Construction Scheduling

Normally, a client asks the architect for an estimate of the construction time for the project. The client can then incorporate this estimate in the overall development schedule.
The contractor should prepare a detailed construction schedule for use in administering the work of subcontractors and the contractors own forces. The contractor should be requested to submit the schedule to the architect and the client within 30 days of contract award. The schedule will also form the basis for the contractors development of a shop drawing schedule.
A construction schedule can consist simply of a bar chart for each item of work or a breakdown for the major trades on the project. Alternatively, the schedule can be highly detailed; for example, a critical-path-method (CPM) schedule. This is recommended for large projects for monitoring the critical-path item at any point in time, since the critical path can change, depending on actual construction conditions.
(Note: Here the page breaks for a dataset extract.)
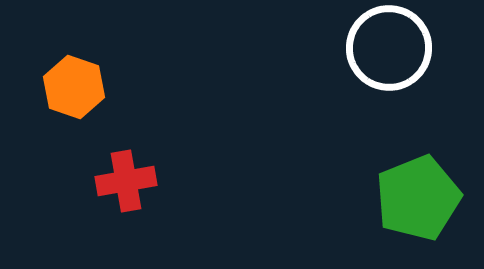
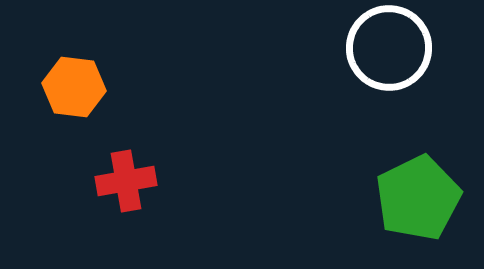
orange hexagon: rotated 12 degrees counterclockwise
green pentagon: rotated 4 degrees counterclockwise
The contractor should monitor and update the schedule monthly during the construction phase so that the anticipated completion and move-in date can be verified or adjusted. If the completion date cannot be adjusted and the schedule appears to be of concern, more work time (overtime) may be required to maintain the nonadjusted schedule. This could have an impact on cost, depending on how the client-contract agreement was structured.
The construction schedule is an extremely meaningful tool in monitoring the construction process. It can assist the architects ongoing role in quality control during the construction phase, when the management of the building process is transferred to, and becomes the responsibility of, the contractor. The schedule also is a meaningful tool for use by all trades involved in the building process. The schedule affects trades in different ways, depending on the size of the labor force, availability of material and personnel hoisting equipment, access to the work, coordination of subcontractors work with material suppliers, material testing agencies involved, preparation of mock-ups, shop-drawing submittals, and general overall construction coordination issues.